The smile told Billy, incorrectly, that Elise was the exact opposite of sorry. His expression clouded with resentment, anger and hurt, a perfect storm of artist’s bread and butter. He thought that the wistful look was a clean comparison of the man he was to what he had been, a clear vision in which she found him inescapably useless to her. It made him angry, because if he wasn’t angry it generally made him want to die, even if it wasn’t her--especially if it was her. His own anger warred with the concern that he had seeing her in such a state all alone in the middle of a fucking ER. “Fine,” he said, biting off the end of the word and deliberately looking away from her. Glad to be free, he put more distance between them, handling the two wheels with skill that had become natural. “You getting a ride then?” He wanted her to be gone.
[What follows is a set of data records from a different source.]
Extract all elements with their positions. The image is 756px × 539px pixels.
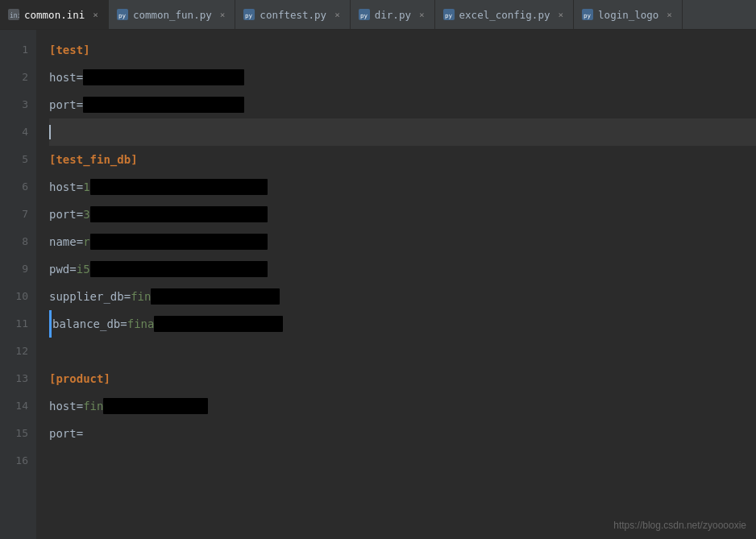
tab-label: dir.py	[375, 9, 411, 21]
tab-dir-py[interactable]: py dir.py ×	[351, 0, 435, 29]
line-num-4: 4	[0, 118, 28, 146]
py-icon: py	[582, 9, 593, 20]
key-pwd: pwd	[49, 255, 69, 283]
line-num-2: 2	[0, 64, 28, 91]
code-line-13: [product]	[49, 365, 756, 392]
section-test: [test]	[49, 36, 90, 64]
val-host2: 1	[83, 173, 89, 201]
py-icon: py	[243, 9, 255, 20]
key-port3: port=	[49, 420, 83, 447]
code-line-11: balance_db=fina	[49, 310, 756, 338]
svg-text:py: py	[245, 12, 253, 19]
key-port: port=	[49, 91, 83, 118]
key-host2: host	[49, 173, 77, 201]
tab-close-icon[interactable]: ×	[417, 9, 426, 21]
redact-14	[103, 398, 208, 414]
section-product: [product]	[49, 365, 110, 392]
line-num-16: 16	[0, 447, 28, 475]
val-supplier-db: fin	[131, 283, 151, 310]
py-icon: py	[443, 9, 455, 20]
section-test-fin-db: [test_fin_db]	[49, 146, 138, 173]
line-num-3: 3	[0, 91, 28, 118]
tab-conftest-py[interactable]: py conftest.py ×	[235, 0, 350, 29]
line-num-9: 9	[0, 255, 28, 283]
tab-excel-config-py[interactable]: py excel_config.py ×	[435, 0, 575, 29]
redact-6	[90, 179, 268, 195]
ini-icon: ini	[8, 9, 19, 20]
line-numbers: 1 2 3 4 5 6 7 8 9 10 11 12 13 14 15 16	[0, 30, 36, 539]
tab-label: login_logo	[598, 9, 658, 21]
code-line-16	[49, 447, 756, 475]
code-line-4	[49, 118, 756, 146]
line-num-7: 7	[0, 201, 28, 228]
code-line-6: host = 1	[49, 173, 756, 201]
tab-label: common_fun.py	[133, 9, 212, 21]
equals-6: =	[77, 173, 83, 201]
tab-close-icon[interactable]: ×	[218, 9, 227, 21]
line-num-1: 1	[0, 36, 28, 64]
line-num-5: 5	[0, 146, 28, 173]
tab-common-ini[interactable]: ini common.ini ×	[0, 0, 109, 29]
line-num-13: 13	[0, 365, 28, 392]
code-line-10: supplier_db=fin	[49, 283, 756, 310]
accent-bar	[49, 310, 52, 338]
tab-label: excel_config.py	[459, 9, 550, 21]
cursor	[49, 125, 51, 139]
tab-label: conftest.py	[260, 9, 326, 21]
equals-7: =	[77, 201, 83, 228]
code-line-1: [test]	[49, 36, 756, 64]
redact-10	[151, 288, 280, 305]
code-line-9: pwd = i5	[49, 255, 756, 283]
tab-bar: ini common.ini × py common_fun.py × py c…	[0, 0, 756, 30]
line-num-10: 10	[0, 283, 28, 310]
tab-close-icon[interactable]: ×	[91, 9, 100, 21]
line-num-8: 8	[0, 228, 28, 255]
equals-10: =	[124, 283, 131, 310]
line-num-11: 11	[0, 310, 28, 338]
svg-text:py: py	[118, 12, 127, 19]
svg-text:py: py	[445, 12, 453, 19]
code-line-3: port=	[49, 91, 756, 118]
line-num-12: 12	[0, 338, 28, 365]
val-pwd: i5	[77, 255, 90, 283]
key-supplier-db: supplier_db	[49, 283, 124, 310]
code-line-8: name = r	[49, 228, 756, 255]
code-line-7: port = 3	[49, 201, 756, 228]
redact-7	[90, 206, 268, 222]
line-num-15: 15	[0, 420, 28, 447]
tab-close-icon[interactable]: ×	[665, 9, 674, 21]
svg-text:py: py	[584, 12, 592, 19]
code-line-12	[49, 338, 756, 365]
equals-11: =	[120, 310, 127, 338]
val-balance-db: fina	[127, 310, 155, 338]
key-name: name	[49, 228, 77, 255]
code-line-2: host=	[49, 64, 756, 91]
line-num-14: 14	[0, 392, 28, 420]
key-host: host=	[49, 64, 83, 91]
tab-label: common.ini	[24, 9, 85, 21]
code-content[interactable]: [test] host= port= [test_fin_db] host = …	[36, 30, 756, 539]
equals-8: =	[77, 228, 83, 255]
redact-host	[83, 69, 244, 85]
code-line-15: port=	[49, 420, 756, 447]
tab-close-icon[interactable]: ×	[333, 9, 342, 21]
watermark: https://blog.csdn.net/zyooooxie	[613, 520, 746, 531]
key-host3: host=	[49, 392, 83, 420]
code-line-14: host=fin	[49, 392, 756, 420]
py-icon: py	[359, 9, 370, 20]
tab-close-icon[interactable]: ×	[556, 9, 565, 21]
val-host3: fin	[83, 392, 103, 420]
val-port2: 3	[83, 201, 89, 228]
redact-11	[154, 316, 283, 332]
redact-port	[83, 97, 244, 113]
tab-common-fun-py[interactable]: py common_fun.py ×	[109, 0, 235, 29]
val-name: r	[83, 228, 89, 255]
svg-text:py: py	[360, 12, 368, 19]
key-balance-db: balance_db	[49, 310, 120, 338]
redact-9	[90, 261, 268, 277]
key-port2: port	[49, 201, 77, 228]
editor-area[interactable]: 1 2 3 4 5 6 7 8 9 10 11 12 13 14 15 16 […	[0, 30, 756, 539]
redact-8	[90, 234, 268, 250]
tab-login-logo[interactable]: py login_logo ×	[574, 0, 683, 29]
line-num-6: 6	[0, 173, 28, 201]
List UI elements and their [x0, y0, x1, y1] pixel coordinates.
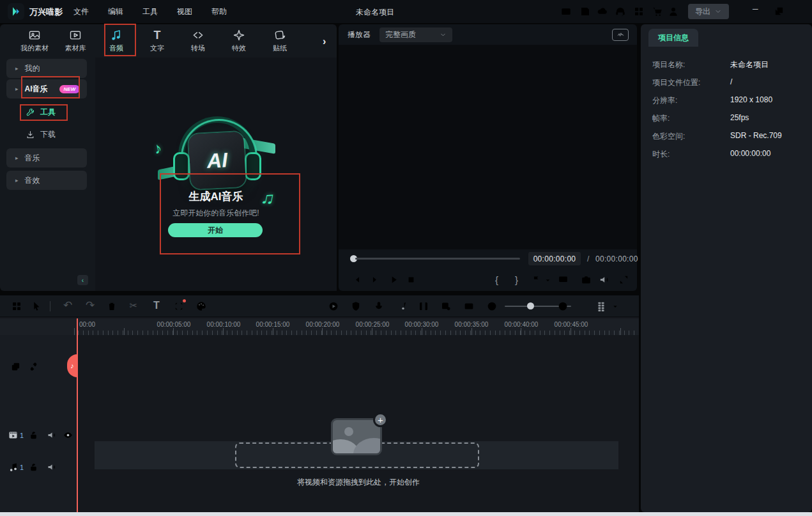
add-track-icon[interactable]	[10, 361, 21, 372]
save-icon[interactable]	[579, 6, 591, 17]
add-media-plus-icon[interactable]: +	[373, 412, 388, 427]
auto-ripple-icon[interactable]	[418, 301, 429, 312]
project-info-tab[interactable]: 项目信息	[648, 29, 698, 47]
transition-icon	[192, 29, 204, 42]
previous-frame-button[interactable]	[351, 274, 362, 285]
render-preview-icon[interactable]	[328, 301, 339, 312]
zoom-out-icon[interactable]	[486, 301, 498, 312]
tab-strip-more-chevron[interactable]: ›	[323, 36, 333, 46]
tab-transitions[interactable]: 转场	[178, 29, 218, 53]
text-tool-icon: T	[154, 29, 161, 42]
fullscreen-button[interactable]	[618, 274, 629, 285]
info-row-colorspace: 色彩空间: SDR - Rec.709	[641, 127, 812, 145]
timecode-separator: /	[587, 254, 589, 263]
menu-help[interactable]: 帮助	[202, 6, 236, 17]
volume-button[interactable]	[599, 274, 609, 285]
seek-bar[interactable]	[355, 258, 520, 260]
music-note-icon: ♪	[152, 139, 164, 158]
asset-manager-icon[interactable]	[11, 301, 22, 312]
tab-stock-library[interactable]: 素材库	[55, 29, 96, 53]
tab-stickers[interactable]: 贴纸	[259, 29, 300, 53]
close-button[interactable]	[796, 6, 807, 17]
export-caret-icon	[714, 8, 722, 15]
cloud-upload-icon[interactable]	[597, 6, 608, 17]
playhead[interactable]	[77, 318, 78, 512]
sidebar-item-downloads[interactable]: 下载	[6, 127, 56, 143]
track-manager-caret-icon[interactable]	[612, 303, 619, 310]
sidebar-item-music[interactable]: ▸ 音乐	[6, 148, 87, 168]
sidebar-item-sfx[interactable]: ▸ 音效	[6, 171, 87, 190]
snapshot-camera-button[interactable]	[581, 274, 592, 285]
project-info-panel: 项目信息 项目名称: 未命名项目 项目文件位置: / 分辨率: 1920 x 1…	[641, 24, 812, 512]
video-track-lock-icon[interactable]	[28, 430, 39, 441]
video-track-visibility-icon[interactable]	[63, 430, 73, 441]
marker-caret-icon[interactable]	[544, 277, 551, 284]
zoom-slider-handle[interactable]	[527, 302, 534, 309]
annotation-box-generate-panel	[160, 173, 300, 254]
sidebar-collapse-button[interactable]: ‹	[77, 275, 88, 285]
fit-timeline-icon[interactable]	[463, 301, 475, 312]
select-tool-icon[interactable]	[31, 301, 42, 312]
quality-dropdown[interactable]: 完整画质	[379, 27, 452, 42]
layout-mode-icon[interactable]	[560, 6, 572, 17]
audio-track-number: 1	[20, 464, 24, 471]
mark-in-button[interactable]: {	[495, 274, 498, 285]
undo-icon[interactable]: ↶	[63, 300, 72, 311]
link-clips-icon[interactable]	[28, 361, 39, 372]
display-output-button[interactable]	[558, 274, 569, 285]
marker-button[interactable]	[531, 274, 542, 285]
account-icon[interactable]	[668, 6, 679, 17]
apps-grid-icon[interactable]	[633, 6, 645, 17]
track-header-column: 1 1	[0, 335, 78, 512]
track-manager-icon[interactable]	[595, 301, 607, 312]
filmora-app-window: 万兴喵影 文件 编辑 工具 视图 帮助 未命名项目 导出 ─ 我的素材	[0, 0, 812, 516]
video-scope-button[interactable]	[612, 29, 629, 41]
shopping-cart-icon[interactable]	[652, 6, 663, 17]
taskbar-edge	[0, 512, 812, 516]
sidebar-item-mine[interactable]: ▸ 我的	[6, 59, 87, 78]
audio-track-mute-icon[interactable]	[46, 462, 57, 473]
timeline-ruler[interactable]: 00:00 00:00:05:00 00:00:10:00 00:00:15:0…	[0, 318, 639, 335]
annotation-box-tools	[20, 104, 68, 121]
audio-track-lock-icon[interactable]	[28, 462, 39, 473]
video-track-icon	[8, 430, 19, 441]
redo-icon[interactable]: ↷	[86, 300, 95, 311]
menu-edit[interactable]: 编辑	[98, 6, 133, 17]
mark-out-button[interactable]: }	[515, 274, 518, 285]
waveform-icon	[616, 31, 625, 38]
library-icon	[69, 29, 82, 42]
tab-effects[interactable]: 特效	[218, 29, 259, 53]
title-bar: 万兴喵影 文件 编辑 工具 视图 帮助 未命名项目 导出 ─	[0, 0, 812, 23]
info-row-name: 项目名称: 未命名项目	[641, 55, 812, 73]
next-frame-button[interactable]	[370, 274, 381, 285]
export-button[interactable]: 导出	[688, 4, 729, 19]
record-voiceover-icon[interactable]	[373, 301, 385, 312]
menu-view[interactable]: 视图	[167, 6, 202, 17]
menu-tools[interactable]: 工具	[133, 6, 167, 17]
stop-button[interactable]	[406, 274, 417, 285]
split-scissors-icon[interactable]: ✂	[130, 300, 138, 311]
video-track-mute-icon[interactable]	[46, 430, 57, 441]
timeline-panel: ↶ ↷ ✂ T 00:00 00:00:05:00 00	[0, 295, 639, 512]
player-panel: 播放器 完整画质 00:00:00:00 / 00:00:00:00 { }	[339, 24, 637, 291]
mask-shield-icon[interactable]	[350, 301, 362, 312]
support-headset-icon[interactable]	[615, 6, 626, 17]
total-timecode: 00:00:00:00	[595, 254, 638, 263]
annotation-box-ai-music	[21, 76, 80, 98]
current-timecode[interactable]: 00:00:00:00	[528, 252, 581, 265]
menu-file[interactable]: 文件	[64, 6, 98, 17]
info-row-framerate: 帧率: 25fps	[641, 109, 812, 127]
color-palette-icon[interactable]	[195, 301, 207, 312]
preview-quality-icon[interactable]	[440, 301, 452, 312]
add-text-icon[interactable]: T	[153, 300, 160, 311]
preview-viewport	[339, 45, 637, 249]
video-track-number: 1	[20, 432, 24, 439]
delete-icon[interactable]	[106, 301, 118, 312]
zoom-in-icon[interactable]	[557, 301, 569, 312]
play-button[interactable]	[388, 274, 399, 285]
tab-text[interactable]: T 文字	[137, 29, 178, 53]
maximize-button[interactable]	[774, 6, 785, 17]
tab-my-media[interactable]: 我的素材	[14, 29, 55, 53]
minimize-button[interactable]: ─	[753, 4, 763, 15]
audio-mixer-icon[interactable]	[395, 301, 407, 312]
She turned and pivoted in need of some artful dodger method of escape, chaotic despite the medication they'd fed her through involuntary tubes and shots during her incarceration. The wild thing, feral jaguar spots of lisa frank blue in her drugged eyes. If the meds were meant to sedate her, they were waning, and those were scripts that would never be filled. He wanted her gone, it rushed like the devil's fever in his beautiful voice, and she could feel it when she rounded with a fresh snap. "Nein, I can walk!" It was meant to brush him off, thinking he was playing so near his normally gentleman fucking best friend trophy awesome guy winning smile assholeness, probably offering to pay for her cab or something. She didn't realize it could sting in a whole separate realm, even when she stalked past his wheelchair in those sallow socks.
Billy was temporarily robbed of words. He watched her walk off, and he had no idea what the expression on his face was, but he felt like the air and thought had been swept right out of him in one cold gust of wintered air, and he was left trying to fill himself back up again. He had not thought that Elise would ever be that cruel; and though the both of them were awful to each other regularly now that they had returned to the same city, most of the hurts had been in anger. He watched her stalk off, somehow managing presence even without heels and designer silk, trying once more to readjust the way he thought of her.